__TASK ITEM__.
Using the data below, output a verbatim copy of the lines between the one holding "παραμένει αναλλοίωτο, έχοντας" and the one holding "использование: создание ровной", inclusive, without any pictures.

◇ ◇ ◇

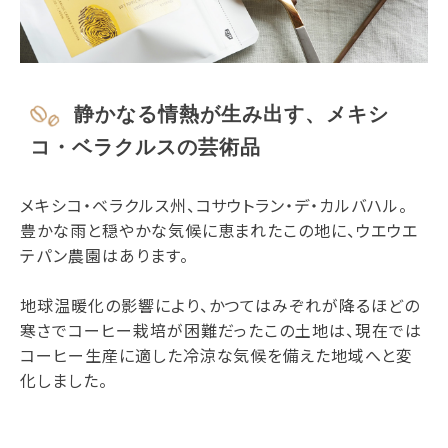
静かなる情熱が生み出す、メキシ
コ・ベラクルスの芸術品
メキシコ・ベラクルス州、コサウトラン・デ・カルバハル。
豊かな雨と穏やかな気候に恵まれたこの地に、ウエウエ
テパン農園はあります。
地球温暖化の影響により、かつてはみぞれが降るほどの
寒さでコーヒー栽培が困難だったこの土地は、現在では
コーヒー生産に適した冷涼な気候を備えた地域へと変
化しました。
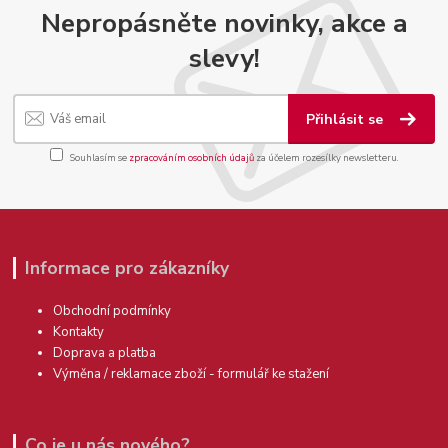
Nepropásněte novinky, akce a
slevy!
Přihlásit se
Souhlasím se
zpracováním osobních údajů
za účelem rozesílky newsletteru.
Informace pro zákazníky
Obchodní podmínky
Kontakty
Doprava a platba
Výměna / reklamace zboží - formulář ke stažení
Co je u nás nového?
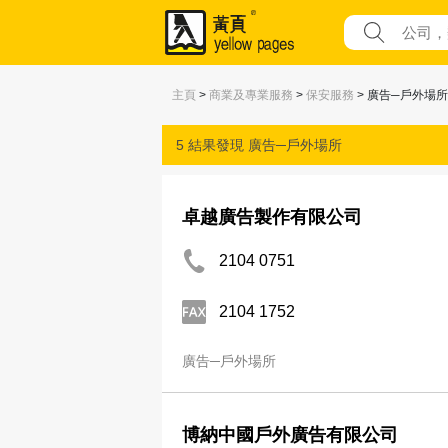
主頁
>
商業及專業服務
>
保安服務
> 廣告─戶外場所
5 結果發現
廣告─戶外場所
卓越廣告製作有限公司
2104 0751
2104 1752
廣告─戶外場所
博納中國戶外廣告有限公司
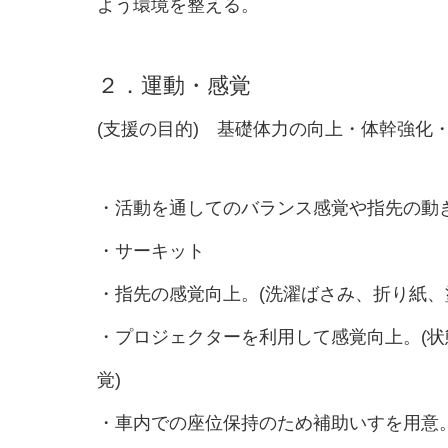
よう環境を整える。
２．運動・感覚
(支援の目的) 基礎体力の向上・体幹強化
・活動を通してのバランス感覚や指先の動
・サーキット
・指先の感覚向上。(洗濯ばさみ、折り紙、
・プロジェクターを利用して感覚向上。(
覚)
・車内での座位保持のため補助いすを用意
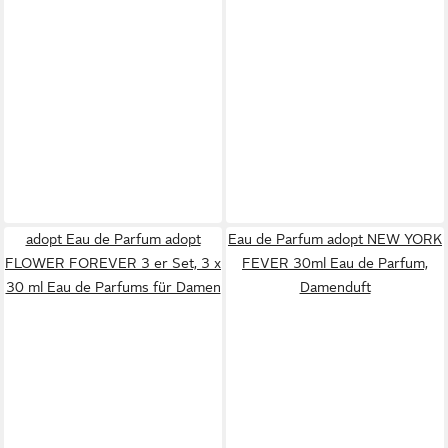
adopt Eau de Parfum adopt
Eau de Parfum adopt NEW YORK
FLOWER FOREVER 3 er Set, 3 x
FEVER 30ml Eau de Parfum,
30 ml Eau de Parfums für Damen
Damenduft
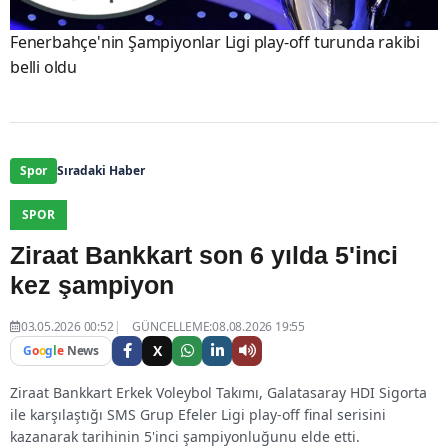
Fenerbahçe'nin Şampiyonlar Ligi play-off turunda rakibi
belli oldu
Spor
Sıradaki Haber
SPOR
Ziraat Bankkart son 6 yılda 5'inci
kez şampiyon
03.05.2026 00:52
GÜNCELLEME:08.08.2026 19:55
X
G
o
o
g
l
e
News
Ziraat Bankkart Erkek Voleybol Takımı, Galatasaray HDI Sigorta
ile karşılaştığı SMS Grup Efeler Ligi play-off final serisini
kazanarak tarihinin 5'inci şampiyonluğunu elde etti.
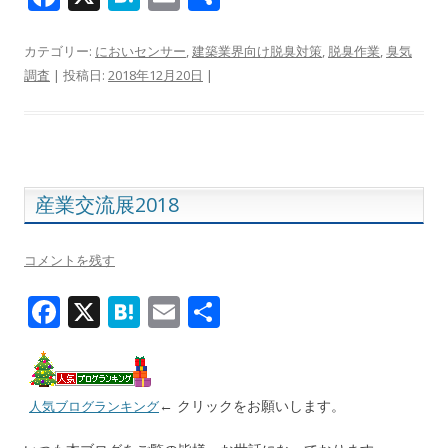
ac
at
m
有
e
e
ai
カテゴリー:
においセンサー
,
建築業界向け脱臭対策
,
脱臭作業
,
臭気
調査
| 投稿日:
2018年12月20日
|
b
n
l
o
a
o
k
産業交流展2018
コメントを残す
F
X
H
E
共
ac
at
m
有
e
e
ai
b
n
l
← クリックをお願いします。
人気ブログランキング
o
a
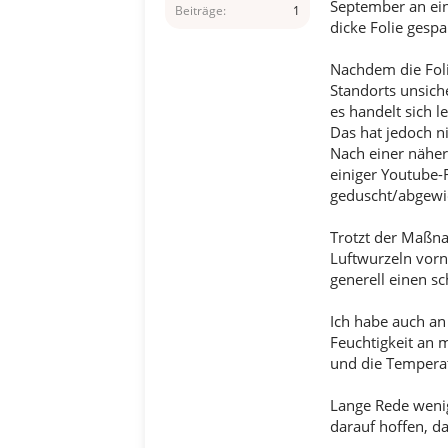
September an ei
Beiträge
1
dicke Folie gesp
Nachdem die Foli
Standorts unsich
es handelt sich l
Das hat jedoch n
Nach einer nähere
einiger Youtube-R
geduscht/abgewic
Trotzt der Maßn
Luftwurzeln vorn
generell einen sc
Ich habe auch an 
Feuchtigkeit an m
und die Tempera
Lange Rede wenig 
darauf hoffen, da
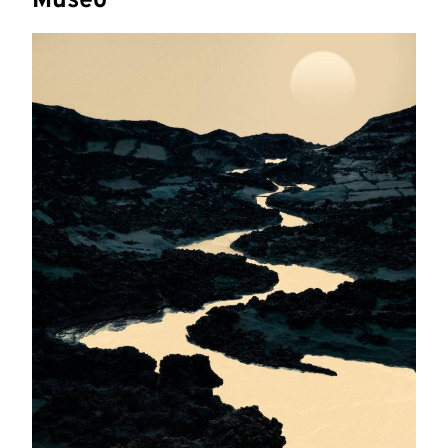
Museo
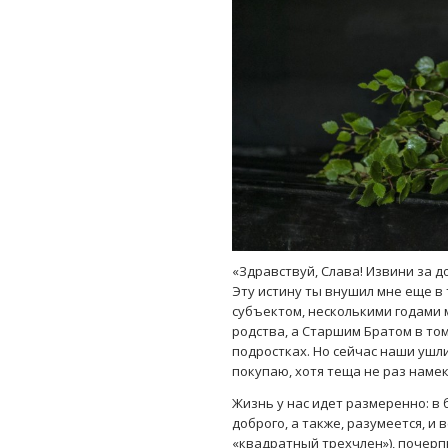
«Здравствуй, Слава! Извини за до
Эту истину ты внушил мне еще в 
субъектом, несколькими годами
родства, а Старшим Братом в то
подростках. Но сейчас наши ушли
покупаю, хотя теща не раз намек
Жизнь у нас идет размеренно: в
доброго, а также, разумеется, и
«квадратный трехчлен»), почер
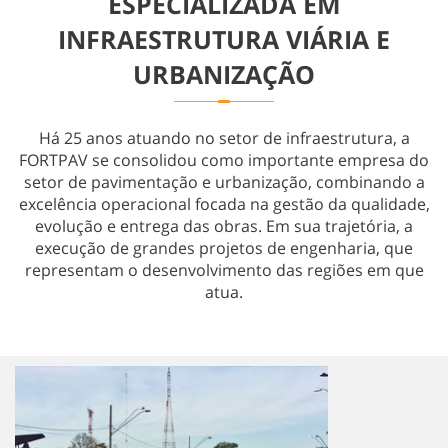
ESPECIALIZADA EM
Obras Especiais
INFRAESTRUTURA VIÁRIA E
URBANIZAÇÃO
Há 25 anos atuando no setor de infraestrutura, a
FORTPAV se consolidou como importante empresa do
setor de pavimentação e urbanização, combinando a
excelência operacional focada na gestão da qualidade,
evolução e entrega das obras. Em sua trajetória, a
execução de grandes projetos de engenharia, que
representam o desenvolvimento das regiões em que
atua.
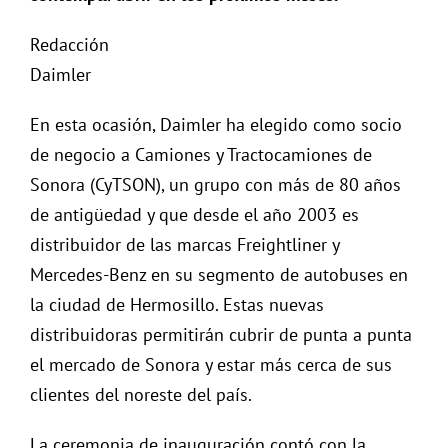
Redacción
Daimler
En esta ocasión, Daimler ha elegido como socio
de negocio a Camiones y Tractocamiones de
Sonora (CyTSON), un grupo con más de 80 años
de antigüedad y que desde el año 2003 es
distribuidor de las marcas Freightliner y
Mercedes-Benz en su segmento de autobuses en
la ciudad de Hermosillo. Estas nuevas
distribuidoras permitirán cubrir de punta a punta
el mercado de Sonora y estar más cerca de sus
clientes del noreste del país.
La ceremonia de inauguración contó con la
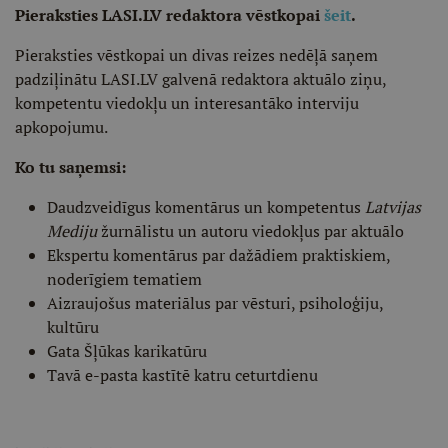
Pieraksties LASI.LV redaktora vēstkopai
šeit
.
Pieraksties vēstkopai un divas reizes nedēļā saņem
padziļinātu LASI.LV galvenā redaktora aktuālo ziņu,
kompetentu viedokļu un interesantāko interviju
apkopojumu.
Ko tu saņemsi:
Daudzveidīgus komentārus un kompetentus
Latvijas
Mediju
žurnālistu un autoru viedokļus par aktuālo
Ekspertu komentārus par dažādiem praktiskiem,
noderīgiem tematiem
Aizraujošus materiālus par vēsturi, psiholoģiju,
kultūru
Gata Šļūkas karikatūru
Tavā e-pasta kastītē katru ceturtdienu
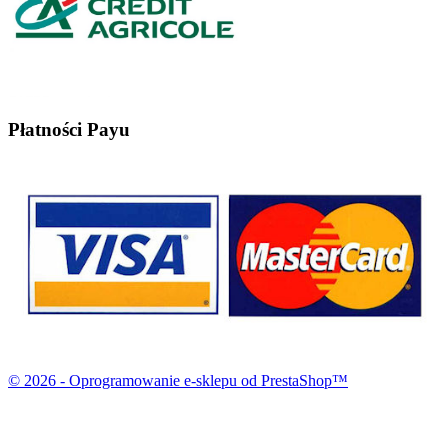
Płatności Payu
© 2026 - Oprogramowanie e-sklepu od PrestaShop™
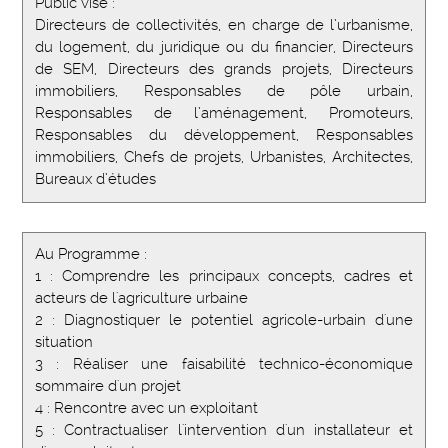
Public visé :
Directeurs de collectivités, en charge de l’urbanisme,
du logement, du juridique ou du financier, Directeurs
de SEM, Directeurs des grands projets, Directeurs
immobiliers, Responsables de pôle urbain,
Responsables de l’aménagement, Promoteurs,
Responsables du développement, Responsables
immobiliers, Chefs de projets, Urbanistes, Architectes,
Bureaux d’études
Au Programme :
1 : Comprendre les principaux concepts, cadres et
acteurs de l'agriculture urbaine
2 : Diagnostiquer le potentiel agricole-urbain d'une
situation
3 : Réaliser une faisabilité technico-économique
sommaire d'un projet
4 : Rencontre avec un exploitant
5 : Contractualiser l'intervention d'un installateur et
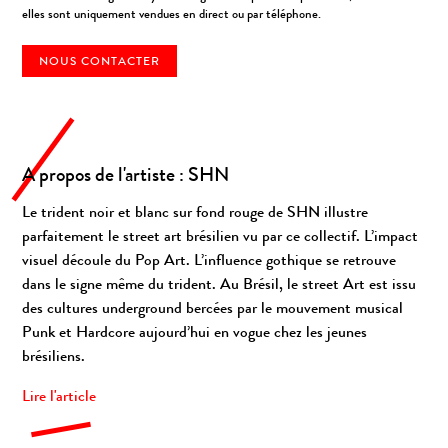
elles sont uniquement vendues en direct ou par téléphone.
NOUS CONTACTER
A propos de l'artiste : SHN
Le trident noir et blanc sur fond rouge de SHN illustre
parfaitement le street art brésilien vu par ce collectif. L’impact
visuel découle du Pop Art. L’influence gothique se retrouve
dans le signe même du trident. Au Brésil, le street Art est issu
des cultures underground bercées par le mouvement musical
Punk et Hardcore aujourd’hui en vogue chez les jeunes
brésiliens.
Lire l'article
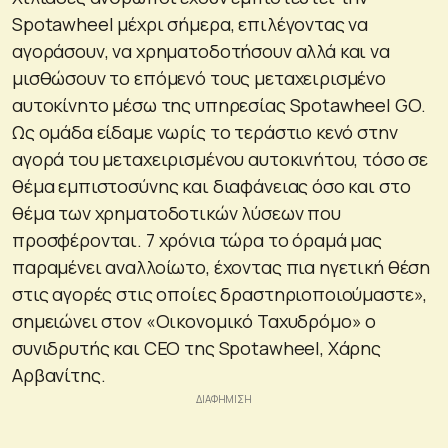
Spotawheel μέχρι σήμερα, επιλέγοντας να
αγοράσουν, να χρηματοδοτήσουν αλλά και να
μισθώσουν το επόμενό τους μεταχειρισμένο
αυτοκίνητο μέσω της υπηρεσίας Spotawheel GO.
Ως ομάδα είδαμε νωρίς το τεράστιο κενό στην
αγορά του μεταχειρισμένου αυτοκινήτου, τόσο σε
θέμα εμπιστοσύνης και διαφάνειας όσο και στο
θέμα των χρηματοδοτικών λύσεων που
προσφέρονται. 7 χρόνια τώρα το όραμά μας
παραμένει αναλλοίωτο, έχοντας πια ηγετική θέση
στις αγορές στις οποίες δραστηριοποιούμαστε»,
σημειώνει στον «Οικονομικό Ταχυδρόμο» ο
συνιδρυτής και CEO της Spotawheel, Χάρης
Αρβανίτης.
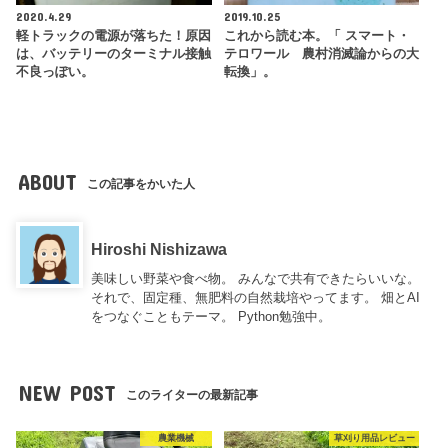
2020.4.29
2019.10.25
軽トラックの電源が落ちた！原因
これから読む本。「 スマート・
は、バッテリーのターミナル接触
テロワール 農村消滅論からの大
不良っぽい。
転換」。
ABOUT
この記事をかいた人
Hiroshi Nishizawa
美味しい野菜や食べ物。 みんなで共有できたらいいな。
それで、固定種、無肥料の自然栽培やってます。 畑とAI
をつなぐこともテーマ。 Python勉強中。
NEW POST
このライターの最新記事
農業機械
草刈り用品レビュー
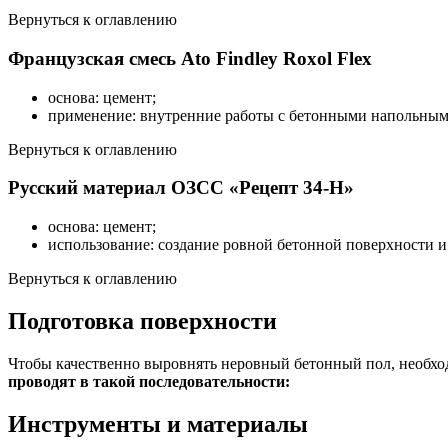
Вернуться к оглавлению
Французская смесь Ato Findley Roxol Flex
основа: цемент;
применение: внутренние работы с бетонными напольными
Вернуться к оглавлению
Русский материал ОЗСС «Рецепт 34-Н»
основа: цемент;
использование: создание ровной бетонной поверхности и 
Вернуться к оглавлению
Подготовка поверхности
Чтобы качественно выровнять неровный бетонный пол, необход
проводят в такой последовательности:
Инструменты и материалы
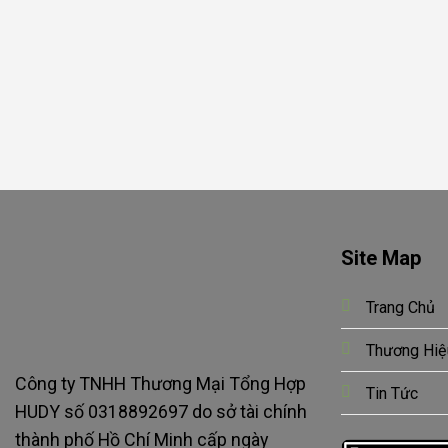
Site Map
Trang Chủ
Thương Hiệ
Công ty TNHH Thương Mại Tổng Hợp
Tin Tức
HUDY số 0318892697 do sở tài chính
thành phố Hồ Chí Minh cấp ngày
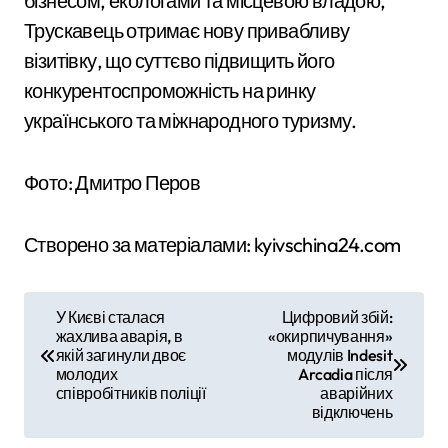
бізнесом, екологами та місцевою владою,
Трускавець отримає нову привабливу
візитівку, що суттєво підвищить його
конкурентоспроможність на ринку
українського та міжнародного туризму.
Фото: Дмитро Перов
Створено за матеріалами: kyivschina24.com
Н
У Києві сталася
Цифровий збій:
жахлива аварія, в
«окирпичування»
а
якій загинули двоє
модулів Indesit
молодих
Arcadia після
в
співробітників поліції
аварійних
відключень
і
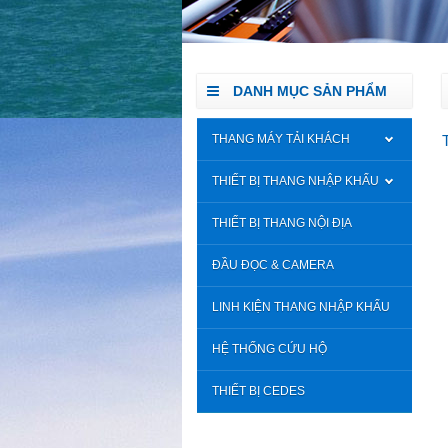
DANH MỤC SẢN PHẨM
THANG MÁY TẢI KHÁCH
THIẾT BỊ THANG NHẬP KHẨU
THIẾT BỊ THANG NỘI ĐỊA
ĐẦU ĐỌC & CAMERA
LINH KIỆN THANG NHẬP KHẨU
HỆ THỐNG CỨU HỘ
THIẾT BỊ CEDES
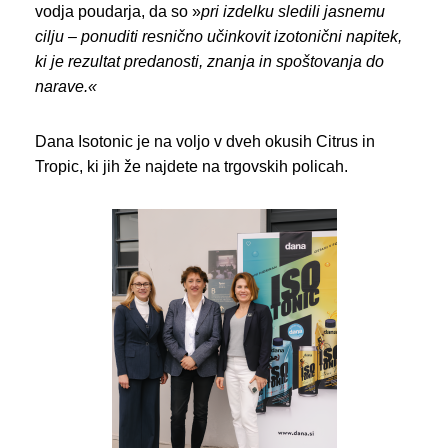
vodja poudarja, da so »
pri izdelku sledili jasnemu
cilju – ponuditi resnično učinkovit izotonični napitek,
ki je
rezultat predanosti, znanja in spoštovanja do
narave.
«
Dana Isotonic je na voljo v dveh okusih Citrus in
Tropic, ki jih že najdete na trgovskih policah.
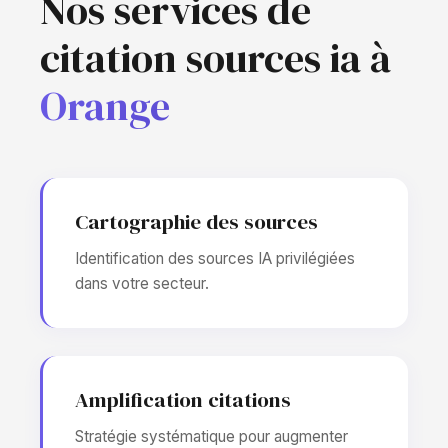
Nos services de
citation sources ia à
Orange
Cartographie des sources
Identification des sources IA privilégiées
dans votre secteur.
Amplification citations
Stratégie systématique pour augmenter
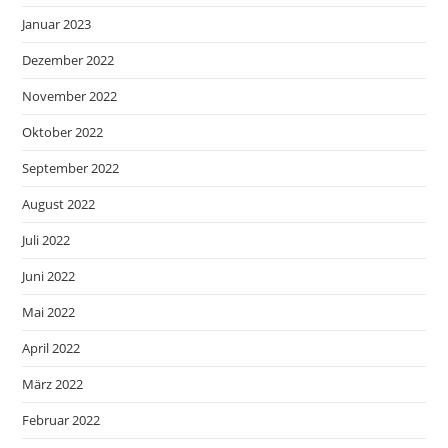
Januar 2023
Dezember 2022
November 2022
Oktober 2022
September 2022
August 2022
Juli 2022
Juni 2022
Mai 2022
April 2022
März 2022
Februar 2022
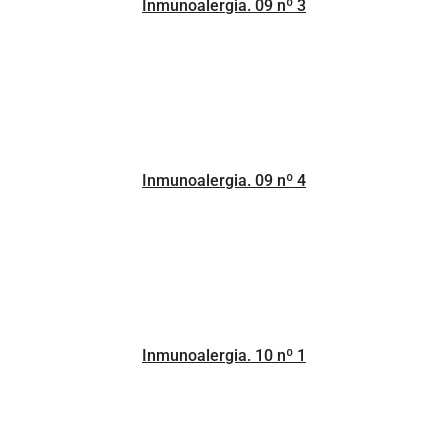
Inmunoalergia. 09 nº 3
Inmunoalergia. 09 nº 4
Inmunoalergia. 10 nº 1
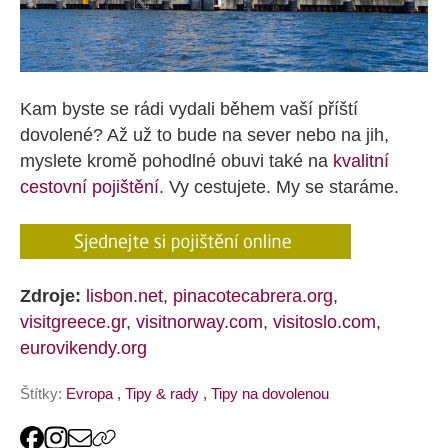
Kam byste se rádi vydali během vaší příští
dovolené? Až už to bude na sever nebo na jih,
myslete kromě pohodlné obuvi také na
kvalitní
cestovní pojištění
. Vy cestujete. My se staráme.
Zdroje:
lisbon.net
,
pinacotecabrera.org
,
visitgreece.gr
,
visitnorway.com
,
visitoslo.com
,
eurovikendy.org
Štítky:
Evropa
,
Tipy & rady
,
Tipy na dovolenou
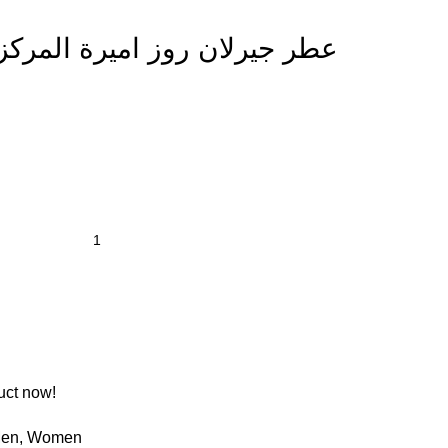
عطر جيرلان روز اميرة المركز – ال
uct now!
en
,
Women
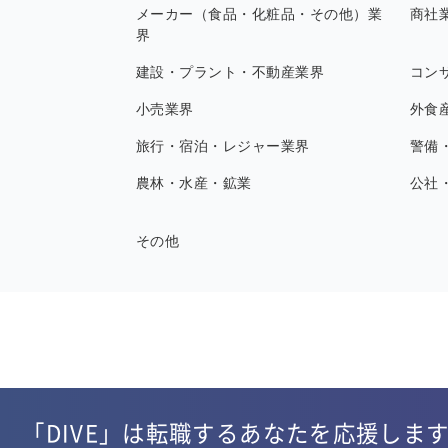
メーカー（食品・化粧品・その他）業
商社
界
建設・プラント・不動産業界
コン
小売業界
外食
旅行・宿泊・レジャー業界
警備
農林・水産・鉱業
公社
その他
「DIVE」は転職するあなたを応援しま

◇ ◇ ◇

__SOLUTION TO THE EXERCISE__.
παραμένει αναλλοίωτο, έχοντας πια ηγετική θέση
στις αγορές στις οποίες δραστηριοποιούμαστε»,
σημειώνει στον «Οικονομικό Ταχυδρόμο» ο
συνιδρυτής και CEO της Spotawheel, Χάρης
Αρβανίτης.
2020.4.29
2019.10.25
軽トラックの電源が落ちた！原因
これから読む本。「 スマート・
は、バッテリーのターミナル接触
テロワール 農村消滅論からの大
不良っぽい。
転換」。
ABOUT
この記事をかいた人
Hiroshi Nishizawa
美味しい野菜や食べ物。 みんなで共有できたらいいな。
それで、固定種、無肥料の自然栽培やってます。 畑とAI
をつなぐこともテーマ。 Python勉強中。
NEW POST
このライターの最新記事
農業機械
草刈り用品レビュー
Вернуться к оглавлению
Французская смесь Ato Findley Roxol Flex
основа: цемент;
применение: внутренние работы с бетонными напольными
Вернуться к оглавлению
Русский материал ОЗСС «Рецепт 34-Н»
основа: цемент;
использование: создание ровной бетонной поверхности и 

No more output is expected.